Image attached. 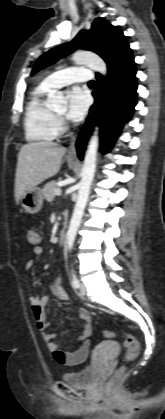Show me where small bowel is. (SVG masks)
Wrapping results in <instances>:
<instances>
[{
  "instance_id": "1",
  "label": "small bowel",
  "mask_w": 165,
  "mask_h": 419,
  "mask_svg": "<svg viewBox=\"0 0 165 419\" xmlns=\"http://www.w3.org/2000/svg\"><path fill=\"white\" fill-rule=\"evenodd\" d=\"M35 235L37 240L33 242L31 236ZM28 240L33 245L32 253L34 256H40L43 254V248L38 244L40 241L39 234L35 230L28 231ZM34 266V261L29 260L26 263V269H31ZM51 289L54 295L61 300H68L69 296L66 290L62 286L61 276L57 275L51 282ZM29 302L32 308V313L36 322V326L43 333V338L46 343L48 350L52 353L55 361L62 365H77L84 362L89 356L92 350V342L90 339L92 332V324L90 320L89 311L86 308H80L78 310V317L84 322L81 333L76 340L75 345L79 346L73 351L62 350L54 341L55 336L51 333H47L46 330L49 327L44 314V307L48 303L46 296H30Z\"/></svg>"
}]
</instances>
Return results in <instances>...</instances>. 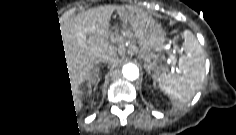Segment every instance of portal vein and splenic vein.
<instances>
[{
    "instance_id": "obj_1",
    "label": "portal vein and splenic vein",
    "mask_w": 236,
    "mask_h": 135,
    "mask_svg": "<svg viewBox=\"0 0 236 135\" xmlns=\"http://www.w3.org/2000/svg\"><path fill=\"white\" fill-rule=\"evenodd\" d=\"M83 38L86 39V37H83ZM175 50H178L180 52L182 51V50H179L177 46H174V51ZM169 60H170V62L172 63V65L174 67L176 65V57H175V55L174 54H170L169 55Z\"/></svg>"
}]
</instances>
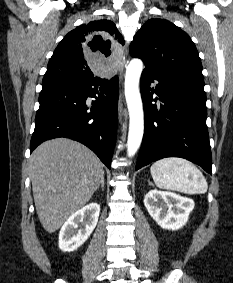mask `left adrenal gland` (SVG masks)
I'll return each mask as SVG.
<instances>
[{
  "label": "left adrenal gland",
  "mask_w": 233,
  "mask_h": 283,
  "mask_svg": "<svg viewBox=\"0 0 233 283\" xmlns=\"http://www.w3.org/2000/svg\"><path fill=\"white\" fill-rule=\"evenodd\" d=\"M149 185H151V182L148 180Z\"/></svg>",
  "instance_id": "1"
}]
</instances>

____________

-- TASK INSTRUCTIONS --
For each line above that contains the word "label", give the line as it is written.

-- PROBLEM SOLUTION --
  "label": "small bowel",
    "label": "portal vein and splenic vein",
  "label": "left adrenal gland",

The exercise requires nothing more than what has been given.